The Fight Against the Fight Against Spending

Wasteful spending is bad. Except maybe when it’s not.

That’s what some members of Congress are saying now that the ban on earmarks is in place. In November of last year, Republicans made a vow to ban earmarks, a motion offered under unanimous consent by former Real World house member and current Republican House member Sean Duffy.

“Anyone who’s been listening to the American people can tell you that banning earmarks is a no-brainer,” Duffy said in an Op-Ed to Politico. “Throughout the year, Americans clamored for Washington to stop spending and start focusing on creating jobs. But Americans weren’t being heard.”

This came right around the time that Democrats proposed their own ban on earmarks for corporations.  In fact, President Obama famously said in his State of the Union address, “if a bill comes to my desk with earmarks in it, I will veto it.” The idea is that earmarks are wasteful spending, and in an economic downturn we should do everything we can to cut spending.

While the banning of earmarks is well underway, members of Congress have found other ways to get projects done: just straight up ask for it. Legislators have found a way around the earmark ban by going directly to the agencies involved in handing out the money.

Last Tuesday, an article ran in the Queens Courier about new funding for a YMCA program in Flushing. The $1.1 million grant was provided directly by the Department of Labor, via direct lobbying from Senator Chuck Schumer. And in January, Gary Ackerman petitioned another Queens project–a VA hospital in St. Albans– to the secretary of the Department of Veterans Affairs.

Republicans are in on the game as well. Rep.
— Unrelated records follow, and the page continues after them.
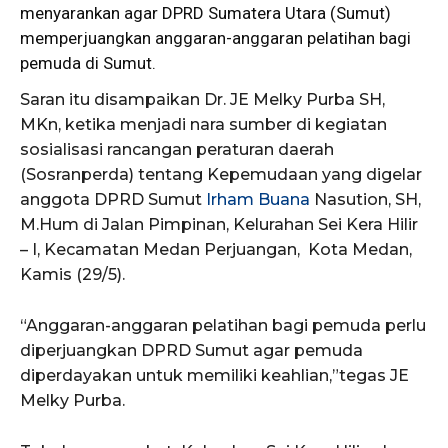
menyarankan agar DPRD Sumatera Utara (Sumut)
memperjuangkan anggaran-anggaran pelatihan bagi
pemuda
di Sumut.
Saran itu disampaikan Dr. JE Melky Purba SH,
MKn, ketika menjadi nara sumber di kegiatan
sosialisasi rancangan peraturan daerah
(Sosranperda) tentang Kepemudaan yang digelar
anggota DPRD Sumut
Irham Buana
Nasution, SH,
M.Hum di Jalan Pimpinan, Kelurahan Sei Kera Hilir
– I, Kecamatan Medan Perjuangan, Kota Medan,
Kamis (29/5).
“Anggaran-anggaran pelatihan bagi pemuda perlu
diperjuangkan DPRD Sumut agar pemuda
diperdayakan untuk memiliki keahlian,”tegas JE
Melky Purba.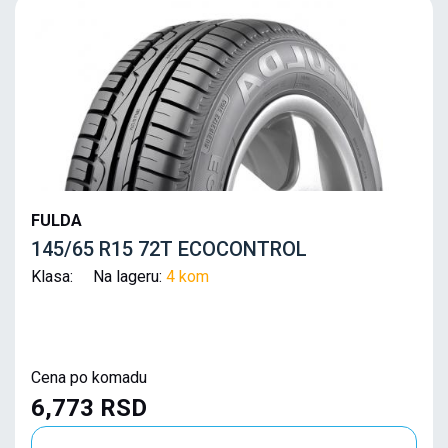
FULDA
145/65 R15 72T ECOCONTROL
Klasa: Na lageru:
4 kom
Cena po komadu
6,773 RSD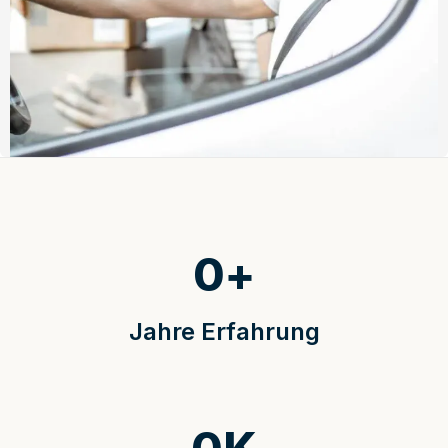
0
+
Jahre Erfahrung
Peter King, who is no stranger to earmarks himself, says the ability to reach out to these organizations is now very important now that the ban is in place.

“I will do everything I can to protect my district,” he told the Times.

While “earmark” can be a bad word when uttered by politicians in public, it makes sense that a lot of politicians would feel the way King does. For Gary Ackerman or Peter King to come out and say they’re against earmarks is like saying they’re against securing money for their districts.

Beyond just taking funds away from congressional districts, banning earmarks does little to reduce spending in the big picture, so the entire idea of banning earmarks in order to get tough on spending is no more than a game. And why should multi-term incumbents have to play?